All the world’s a stage

jaques_as_you_like_it

All the world’s a stage,
And all the men and women merely players:
They have their exits and their entrances;
And one man in his time plays many parts
– Jaques in Shakespeare’s As You Like It (2/7)

This is true in the way Shakespeare points out. As a human being, we all play different roles throughout the day and throughout our lives.

And as usual, to the extent we identify with these roles, we get into struggle when life shifts the roles around. Some roles go, other roles come, and some needs to be played another way. (And we don’t always get a say.)

But we play more basic roles as well.

We have the roles of a human being, but there is also the basic role as a human itself. Two legs. A head. An animal with bodily needs and instincts. A cultured being living within a world of interpretations.

Then there is the role of a doer in its many flavors of a doer in the world, a decider, an observer.

And the even more basic role of an I with an Other. A separate I with a center and periphery, and an inside and outside.

All of these are roles, and as what we are – that which all form and experience happens within and as – we play these roles. Or we could say that the roles play themselves, whether there is a sense of a separate I there or not.

To the extent we identify with roles, there is drama. (Which is entertaining, although not always so comfortable.)

And to the extent they are recognized as roles – as temporary roles playing themselves out, with their own location in time and space, their own perspectives and views – it is all recognized as a play.

Even in the midst of whatever is happening, there is an enjoyment of the play. There is a recognition of an enjoyment that seems to always be there, inherent in experience itself.

And this too is a question, and a pointer for inquiry.

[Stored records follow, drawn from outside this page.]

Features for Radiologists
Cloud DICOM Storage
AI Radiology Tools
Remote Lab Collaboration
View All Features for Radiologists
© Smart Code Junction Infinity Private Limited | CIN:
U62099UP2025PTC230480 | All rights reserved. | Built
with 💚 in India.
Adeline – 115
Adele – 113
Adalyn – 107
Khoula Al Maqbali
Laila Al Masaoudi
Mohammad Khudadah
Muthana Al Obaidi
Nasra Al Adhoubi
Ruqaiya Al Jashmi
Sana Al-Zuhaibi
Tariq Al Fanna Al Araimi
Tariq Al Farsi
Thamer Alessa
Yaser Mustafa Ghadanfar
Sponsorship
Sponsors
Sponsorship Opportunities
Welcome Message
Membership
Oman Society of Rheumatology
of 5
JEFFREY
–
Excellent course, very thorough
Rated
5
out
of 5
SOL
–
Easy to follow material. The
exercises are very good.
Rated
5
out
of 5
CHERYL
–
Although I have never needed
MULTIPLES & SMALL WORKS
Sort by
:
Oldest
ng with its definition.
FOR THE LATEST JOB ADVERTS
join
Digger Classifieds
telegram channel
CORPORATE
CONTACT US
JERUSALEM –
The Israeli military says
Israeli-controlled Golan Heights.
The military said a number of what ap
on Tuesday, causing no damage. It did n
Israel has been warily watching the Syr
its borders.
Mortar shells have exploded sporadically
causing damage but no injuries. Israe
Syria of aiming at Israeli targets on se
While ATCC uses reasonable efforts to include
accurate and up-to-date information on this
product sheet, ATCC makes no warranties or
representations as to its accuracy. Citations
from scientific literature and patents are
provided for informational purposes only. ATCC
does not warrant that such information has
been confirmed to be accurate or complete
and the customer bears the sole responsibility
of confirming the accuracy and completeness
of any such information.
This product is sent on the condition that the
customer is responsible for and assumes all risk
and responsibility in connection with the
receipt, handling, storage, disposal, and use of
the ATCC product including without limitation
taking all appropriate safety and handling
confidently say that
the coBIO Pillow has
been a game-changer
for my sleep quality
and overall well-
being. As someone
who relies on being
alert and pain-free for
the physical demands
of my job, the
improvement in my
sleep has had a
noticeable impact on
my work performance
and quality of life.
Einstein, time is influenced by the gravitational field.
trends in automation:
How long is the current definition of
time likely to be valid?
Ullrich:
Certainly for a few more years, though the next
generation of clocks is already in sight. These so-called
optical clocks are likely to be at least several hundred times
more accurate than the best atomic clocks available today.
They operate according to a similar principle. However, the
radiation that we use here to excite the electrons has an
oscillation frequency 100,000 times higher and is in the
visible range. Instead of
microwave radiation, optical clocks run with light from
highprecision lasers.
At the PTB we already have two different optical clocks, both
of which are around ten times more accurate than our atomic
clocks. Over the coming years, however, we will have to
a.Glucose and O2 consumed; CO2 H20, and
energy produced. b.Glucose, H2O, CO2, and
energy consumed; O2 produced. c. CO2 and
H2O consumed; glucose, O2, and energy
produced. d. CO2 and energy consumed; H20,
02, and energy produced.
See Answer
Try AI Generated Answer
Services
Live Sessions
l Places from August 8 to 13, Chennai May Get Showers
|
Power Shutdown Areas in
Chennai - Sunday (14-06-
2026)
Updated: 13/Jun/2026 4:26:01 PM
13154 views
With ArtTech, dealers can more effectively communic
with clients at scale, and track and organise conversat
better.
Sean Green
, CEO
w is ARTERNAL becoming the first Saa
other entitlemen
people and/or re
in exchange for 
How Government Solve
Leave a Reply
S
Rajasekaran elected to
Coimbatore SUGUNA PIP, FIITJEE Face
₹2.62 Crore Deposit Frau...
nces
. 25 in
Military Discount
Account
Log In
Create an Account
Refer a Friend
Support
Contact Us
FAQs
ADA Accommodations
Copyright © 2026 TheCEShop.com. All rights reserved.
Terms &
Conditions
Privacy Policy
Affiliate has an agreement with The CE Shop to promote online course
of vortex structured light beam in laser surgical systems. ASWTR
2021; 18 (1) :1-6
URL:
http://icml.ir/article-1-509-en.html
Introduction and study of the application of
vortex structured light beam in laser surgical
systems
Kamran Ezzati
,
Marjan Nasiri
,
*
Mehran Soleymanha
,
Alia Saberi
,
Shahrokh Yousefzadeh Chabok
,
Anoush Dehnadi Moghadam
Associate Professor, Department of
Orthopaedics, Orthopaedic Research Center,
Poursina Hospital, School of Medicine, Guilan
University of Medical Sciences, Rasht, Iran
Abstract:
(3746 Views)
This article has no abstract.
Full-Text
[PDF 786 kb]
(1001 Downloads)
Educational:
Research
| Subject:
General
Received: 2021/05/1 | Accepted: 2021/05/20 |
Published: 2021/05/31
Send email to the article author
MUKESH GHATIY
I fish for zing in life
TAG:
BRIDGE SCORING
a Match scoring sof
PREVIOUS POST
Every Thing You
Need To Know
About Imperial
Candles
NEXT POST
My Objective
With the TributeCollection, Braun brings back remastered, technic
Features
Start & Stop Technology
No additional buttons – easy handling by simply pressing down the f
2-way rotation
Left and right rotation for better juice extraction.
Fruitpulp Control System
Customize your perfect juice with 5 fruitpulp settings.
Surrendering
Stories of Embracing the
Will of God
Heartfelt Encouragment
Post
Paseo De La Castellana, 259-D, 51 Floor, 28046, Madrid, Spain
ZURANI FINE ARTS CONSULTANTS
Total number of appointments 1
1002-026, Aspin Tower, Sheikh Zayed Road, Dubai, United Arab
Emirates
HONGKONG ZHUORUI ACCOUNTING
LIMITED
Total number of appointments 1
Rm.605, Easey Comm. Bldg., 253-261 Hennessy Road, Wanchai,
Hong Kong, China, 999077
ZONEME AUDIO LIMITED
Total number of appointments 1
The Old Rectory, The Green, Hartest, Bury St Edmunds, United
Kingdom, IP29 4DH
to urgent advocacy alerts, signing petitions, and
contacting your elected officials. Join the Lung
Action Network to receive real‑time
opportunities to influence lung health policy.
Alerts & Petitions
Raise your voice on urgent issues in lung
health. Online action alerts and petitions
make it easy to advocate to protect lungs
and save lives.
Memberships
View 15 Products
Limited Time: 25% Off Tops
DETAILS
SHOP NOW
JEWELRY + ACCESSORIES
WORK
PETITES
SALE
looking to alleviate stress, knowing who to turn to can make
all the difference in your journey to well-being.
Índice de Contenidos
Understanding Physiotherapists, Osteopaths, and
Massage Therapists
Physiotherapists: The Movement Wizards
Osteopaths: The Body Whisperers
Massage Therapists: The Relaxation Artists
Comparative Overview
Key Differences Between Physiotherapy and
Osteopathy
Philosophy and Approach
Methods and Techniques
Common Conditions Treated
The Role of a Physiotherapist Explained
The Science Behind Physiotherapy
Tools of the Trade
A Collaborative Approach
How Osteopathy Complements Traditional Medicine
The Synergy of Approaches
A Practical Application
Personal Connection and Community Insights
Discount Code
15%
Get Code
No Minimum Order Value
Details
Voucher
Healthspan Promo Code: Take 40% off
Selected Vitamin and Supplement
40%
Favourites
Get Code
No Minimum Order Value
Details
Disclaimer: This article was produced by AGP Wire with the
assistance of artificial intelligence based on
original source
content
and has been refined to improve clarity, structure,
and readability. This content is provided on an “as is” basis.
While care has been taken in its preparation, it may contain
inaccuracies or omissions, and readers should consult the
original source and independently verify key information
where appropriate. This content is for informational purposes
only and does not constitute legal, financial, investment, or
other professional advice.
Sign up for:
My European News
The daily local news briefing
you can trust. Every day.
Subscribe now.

What are some of the roles I play as a human in the world? What happens when I identify with them, take them as how I really am and take their perspectives and views as truth? What happens when they are recognized as a role, and their perspetive is recognized as belonging to the role only?

Can I recognize being a human as a role as well? What happens when it is taken as what I am? What happens when I recognize it as a role?

And what about the sense of a doer? Can I recognize it as a role? What happens when there is identification with it, when it is taken as what I am? What happens when it is recognized as a role with its own perspective, playing itself out?

Finally, what about the sense of a separate I? Is it really that different from the other ones? Is that one too a role, with its own perspective and views? What happens when it is taken as what I am? What happens when that too is recognized as a role? As a play, inherently free of any separate I?

When I look here now, I notice all arising as awakeness itself. A field without outside and inside, center or periphery, beginning or end, color or form, and all that is happening as awakeness itself.

And within this, I find the role of a separate I. The role of a doer and observer. The role of a human. The roles this human plays in the world.

All of these roles have a location in time and space, and a particular view and perspective.

As I recognize these as roles, there is an invitation for a shift from identifying with these roles to recognizing them as roles, inherently free from an I with an Other.

There is doing, and a sense of a doer comes when doing is not recognized as a role. There is observing, and the sense of an observer comes when it is taken as what I am and not just a role with its own perspective. There is a human, recognized as a temporary role. And there is whatever roles this human has in the world, also recognized as temporary – and quite accidental – roles, and each come with their own views and perspectives.